=== SUPPLIED RECORDS ===

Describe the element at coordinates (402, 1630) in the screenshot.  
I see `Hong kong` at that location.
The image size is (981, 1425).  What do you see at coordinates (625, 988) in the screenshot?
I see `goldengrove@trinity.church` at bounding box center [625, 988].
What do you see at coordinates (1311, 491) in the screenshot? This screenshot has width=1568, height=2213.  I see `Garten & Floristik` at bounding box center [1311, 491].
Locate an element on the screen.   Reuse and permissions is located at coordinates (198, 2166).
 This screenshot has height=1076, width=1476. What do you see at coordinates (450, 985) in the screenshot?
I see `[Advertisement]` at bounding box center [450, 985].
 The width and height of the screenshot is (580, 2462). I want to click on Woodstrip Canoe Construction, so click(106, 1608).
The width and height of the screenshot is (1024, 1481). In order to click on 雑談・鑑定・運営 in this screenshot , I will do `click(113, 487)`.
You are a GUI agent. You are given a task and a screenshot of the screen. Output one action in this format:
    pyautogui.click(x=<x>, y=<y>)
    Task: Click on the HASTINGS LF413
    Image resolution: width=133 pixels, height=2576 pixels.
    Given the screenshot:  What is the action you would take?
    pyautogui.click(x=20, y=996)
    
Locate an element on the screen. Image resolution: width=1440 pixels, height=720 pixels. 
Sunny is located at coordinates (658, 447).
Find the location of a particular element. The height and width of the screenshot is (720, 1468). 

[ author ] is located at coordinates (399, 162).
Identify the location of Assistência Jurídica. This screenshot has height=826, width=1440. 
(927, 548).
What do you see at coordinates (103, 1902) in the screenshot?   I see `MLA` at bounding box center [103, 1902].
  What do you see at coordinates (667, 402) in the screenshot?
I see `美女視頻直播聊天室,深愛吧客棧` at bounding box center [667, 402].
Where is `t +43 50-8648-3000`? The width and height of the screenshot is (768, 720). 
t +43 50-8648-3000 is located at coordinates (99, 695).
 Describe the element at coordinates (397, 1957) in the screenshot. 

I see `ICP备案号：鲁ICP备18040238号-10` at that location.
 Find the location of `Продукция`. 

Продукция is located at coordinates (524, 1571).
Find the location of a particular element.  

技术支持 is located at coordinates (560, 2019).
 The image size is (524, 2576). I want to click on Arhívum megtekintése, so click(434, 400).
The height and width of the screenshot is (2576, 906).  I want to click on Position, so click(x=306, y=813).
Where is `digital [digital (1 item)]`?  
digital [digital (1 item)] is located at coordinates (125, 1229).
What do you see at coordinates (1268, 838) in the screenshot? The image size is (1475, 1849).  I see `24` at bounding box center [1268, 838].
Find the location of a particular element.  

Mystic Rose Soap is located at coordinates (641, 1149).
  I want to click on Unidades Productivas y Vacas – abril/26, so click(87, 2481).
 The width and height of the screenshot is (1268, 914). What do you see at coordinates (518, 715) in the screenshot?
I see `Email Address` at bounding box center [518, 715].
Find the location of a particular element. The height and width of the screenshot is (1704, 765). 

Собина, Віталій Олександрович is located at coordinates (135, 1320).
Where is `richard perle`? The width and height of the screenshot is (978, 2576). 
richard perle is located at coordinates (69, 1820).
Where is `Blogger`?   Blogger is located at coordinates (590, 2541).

===

WHAT IS BEING ASKED. The whole listing above should be output again exactly.

OUTPUT OF THE EXERCISE.
Describe the element at coordinates (402, 1630) in the screenshot.  
I see `Hong kong` at that location.
The image size is (981, 1425).  What do you see at coordinates (625, 988) in the screenshot?
I see `goldengrove@trinity.church` at bounding box center [625, 988].
What do you see at coordinates (1311, 491) in the screenshot? This screenshot has width=1568, height=2213.  I see `Garten & Floristik` at bounding box center [1311, 491].
Locate an element on the screen.   Reuse and permissions is located at coordinates (198, 2166).
 This screenshot has height=1076, width=1476. What do you see at coordinates (450, 985) in the screenshot?
I see `[Advertisement]` at bounding box center [450, 985].
 The width and height of the screenshot is (580, 2462). I want to click on Woodstrip Canoe Construction, so click(106, 1608).
The width and height of the screenshot is (1024, 1481). In order to click on 雑談・鑑定・運営 in this screenshot , I will do `click(113, 487)`.
You are a GUI agent. You are given a task and a screenshot of the screen. Output one action in this format:
    pyautogui.click(x=<x>, y=<y>)
    Task: Click on the HASTINGS LF413
    Image resolution: width=133 pixels, height=2576 pixels.
    Given the screenshot:  What is the action you would take?
    pyautogui.click(x=20, y=996)
    
Locate an element on the screen. Image resolution: width=1440 pixels, height=720 pixels. 
Sunny is located at coordinates (658, 447).
Find the location of a particular element. The height and width of the screenshot is (720, 1468). 

[ author ] is located at coordinates (399, 162).
Identify the location of Assistência Jurídica. This screenshot has height=826, width=1440. 
(927, 548).
What do you see at coordinates (103, 1902) in the screenshot?   I see `MLA` at bounding box center [103, 1902].
  What do you see at coordinates (667, 402) in the screenshot?
I see `美女視頻直播聊天室,深愛吧客棧` at bounding box center [667, 402].
Where is `t +43 50-8648-3000`? The width and height of the screenshot is (768, 720). 
t +43 50-8648-3000 is located at coordinates (99, 695).
 Describe the element at coordinates (397, 1957) in the screenshot. 

I see `ICP备案号：鲁ICP备18040238号-10` at that location.
 Find the location of `Продукция`. 

Продукция is located at coordinates (524, 1571).
Find the location of a particular element.  

技术支持 is located at coordinates (560, 2019).
 The image size is (524, 2576). I want to click on Arhívum megtekintése, so click(434, 400).
The height and width of the screenshot is (2576, 906).  I want to click on Position, so click(x=306, y=813).
Where is `digital [digital (1 item)]`?  
digital [digital (1 item)] is located at coordinates (125, 1229).
What do you see at coordinates (1268, 838) in the screenshot? The image size is (1475, 1849).  I see `24` at bounding box center [1268, 838].
Find the location of a particular element.  

Mystic Rose Soap is located at coordinates (641, 1149).
  I want to click on Unidades Productivas y Vacas – abril/26, so click(87, 2481).
 The width and height of the screenshot is (1268, 914). What do you see at coordinates (518, 715) in the screenshot?
I see `Email Address` at bounding box center [518, 715].
Find the location of a particular element. The height and width of the screenshot is (1704, 765). 

Собина, Віталій Олександрович is located at coordinates (135, 1320).
Where is `richard perle`? The width and height of the screenshot is (978, 2576). 
richard perle is located at coordinates (69, 1820).
Where is `Blogger`?   Blogger is located at coordinates (590, 2541).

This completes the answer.